**TASK INPUT:**
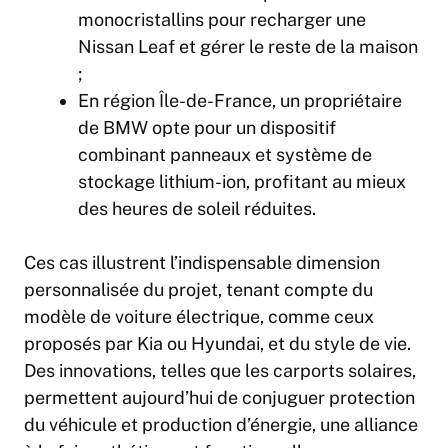
monocristallins pour recharger une
Nissan Leaf et gérer le reste de la maison
;
En région Île-de-France, un propriétaire
de BMW opte pour un dispositif
combinant panneaux et système de
stockage lithium-ion, profitant au mieux
des heures de soleil réduites.
Ces cas illustrent l’indispensable dimension
personnalisée du projet, tenant compte du
modèle de voiture électrique, comme ceux
proposés par Kia ou Hyundai, et du style de vie.
Des innovations, telles que les carports solaires,
permettent aujourd’hui de conjuguer protection
du véhicule et production d’énergie, une alliance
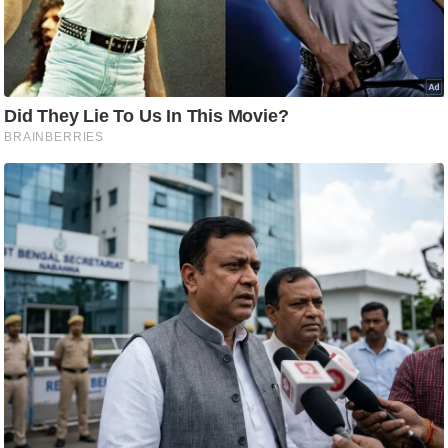
ति
ष
प्र
भु
म
हि
मा
/
ध
र्म
स्थ
ल
व्र
त
त्यो
हा
र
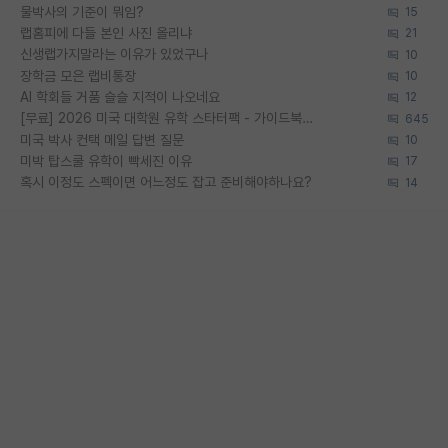
물박사의 기준이 뭐임?
15
랩홈피에 다들 본인 사진 올리냐
21
신생랩가지말라는 이유가 있었구나
10
장학금 모은 랩비통장
10
AI 학회들 거품 슬슬 지적이 나오네요
12
[무료] 2026 미국 대학원 유학 스타터팩 - 가이드북 & 합격자 컨택메일 템플릿
645
미국 박사 컨택 메일 답변 질문
10
미박 탑스쿨 유학이 빡세진 이유
17
혹시 이정도 스펙이면 어느정도 잡고 준비해야하나요?
14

**TASK TO COMPLETE:** Go through the data above and print exactly the lines from its first line through the line holding "modèle de voiture électrique, comme ceux", both included, leaving pictures aside.

**ANSWER TO THIS TASK:**
monocristallins pour recharger une
Nissan Leaf et gérer le reste de la maison
;
En région Île-de-France, un propriétaire
de BMW opte pour un dispositif
combinant panneaux et système de
stockage lithium-ion, profitant au mieux
des heures de soleil réduites.
Ces cas illustrent l’indispensable dimension
personnalisée du projet, tenant compte du
modèle de voiture électrique, comme ceux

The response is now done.